▸ **ACTION ITEM**
Line by line, copy the entries exactly, excluding the pictures.

▸ **MATERIAL SUPPLIED**

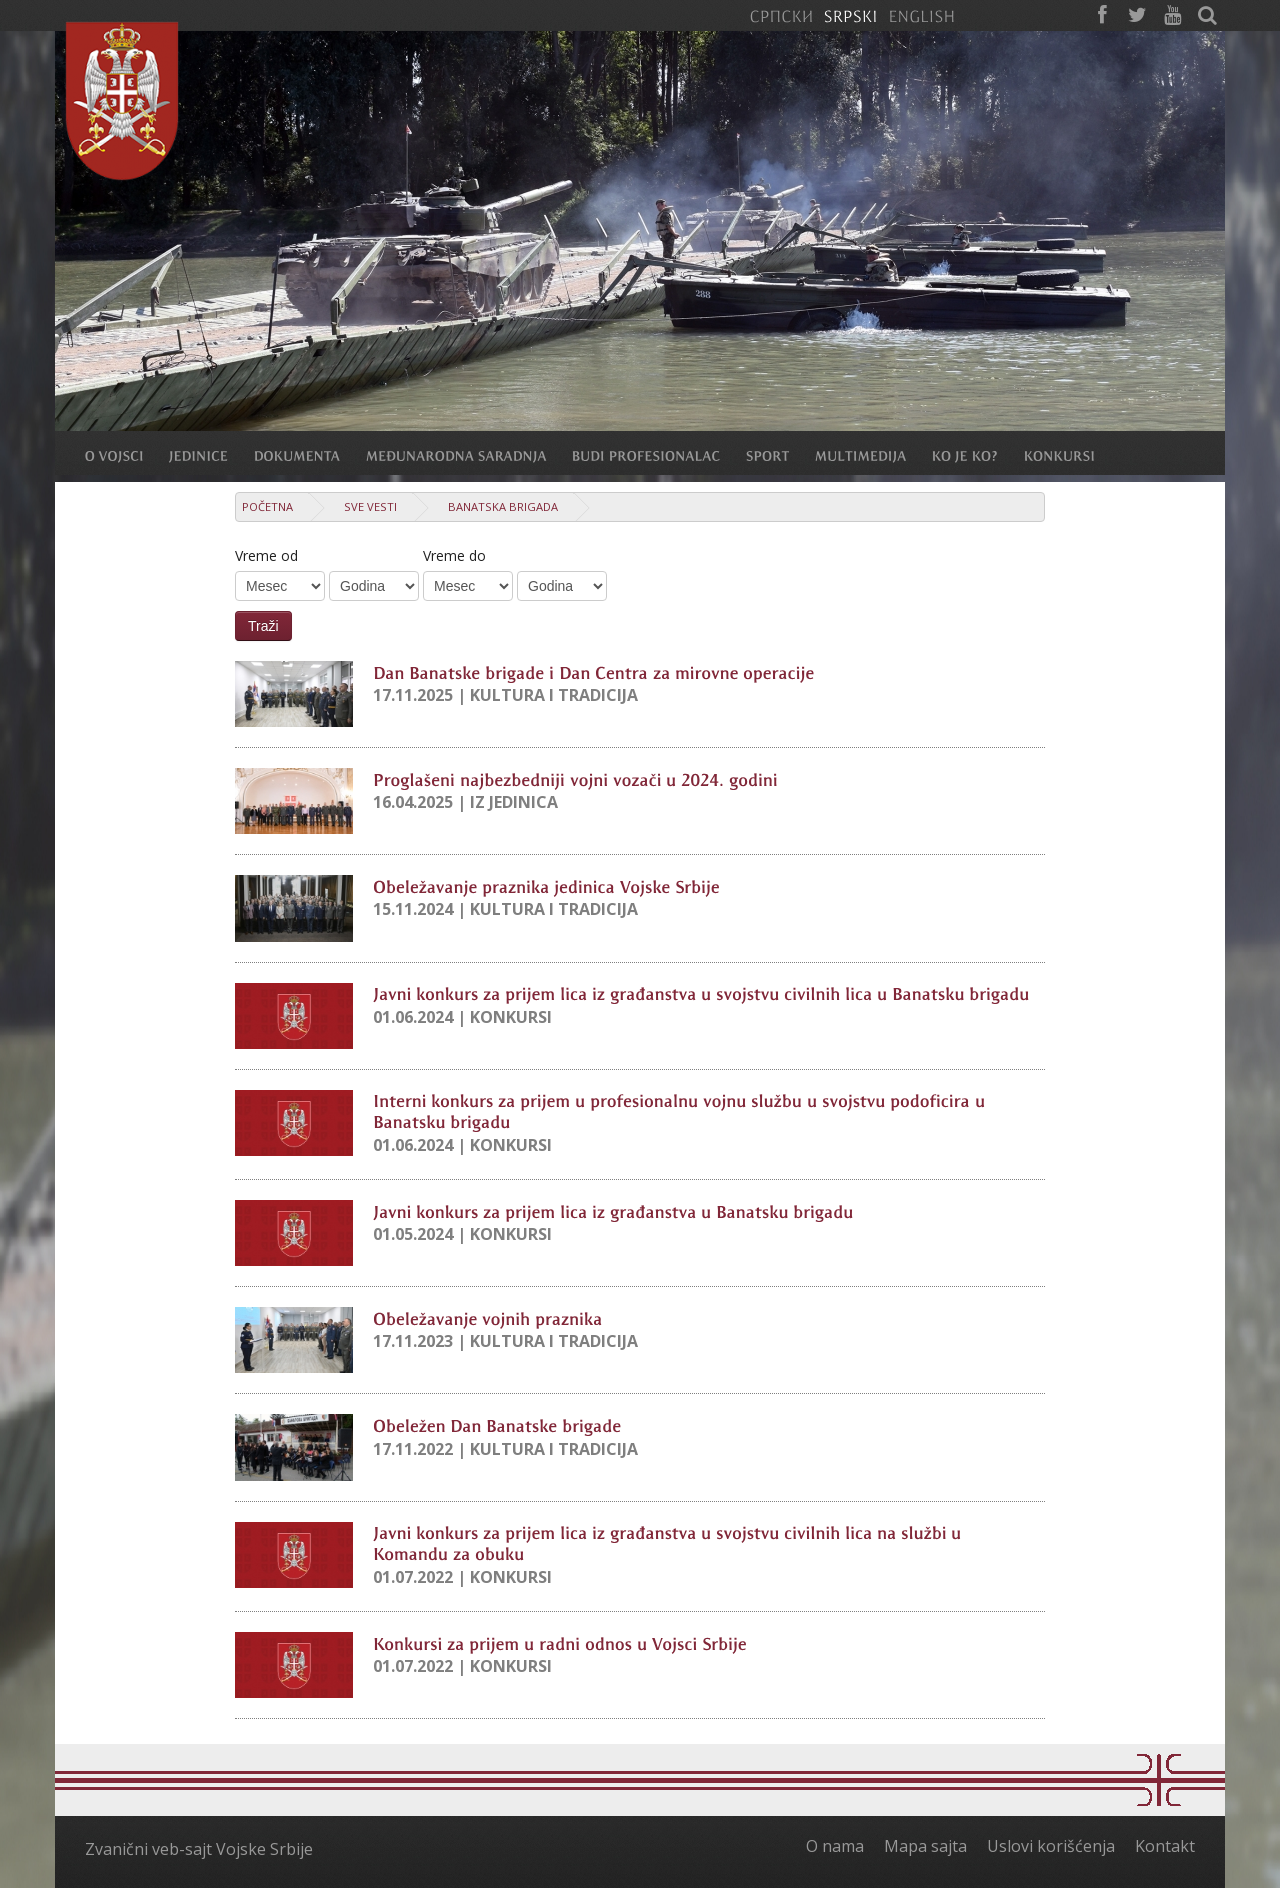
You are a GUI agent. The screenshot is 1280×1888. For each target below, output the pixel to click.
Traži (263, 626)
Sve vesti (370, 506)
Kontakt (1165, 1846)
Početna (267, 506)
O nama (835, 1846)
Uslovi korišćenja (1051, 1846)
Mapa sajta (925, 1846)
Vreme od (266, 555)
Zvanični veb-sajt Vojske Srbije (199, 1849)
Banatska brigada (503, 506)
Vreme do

▸ **TASK ANSWER**
You are a GUI agent. The screenshot is 1280×1888. For each target below, output the pixel to click.
Traži (263, 626)
Sve vesti (370, 506)
Kontakt (1165, 1846)
Početna (267, 506)
O nama (835, 1846)
Uslovi korišćenja (1051, 1846)
Mapa sajta (925, 1846)
Vreme od (266, 555)
Zvanični veb-sajt Vojske Srbije (199, 1849)
Banatska brigada (503, 506)
Vreme do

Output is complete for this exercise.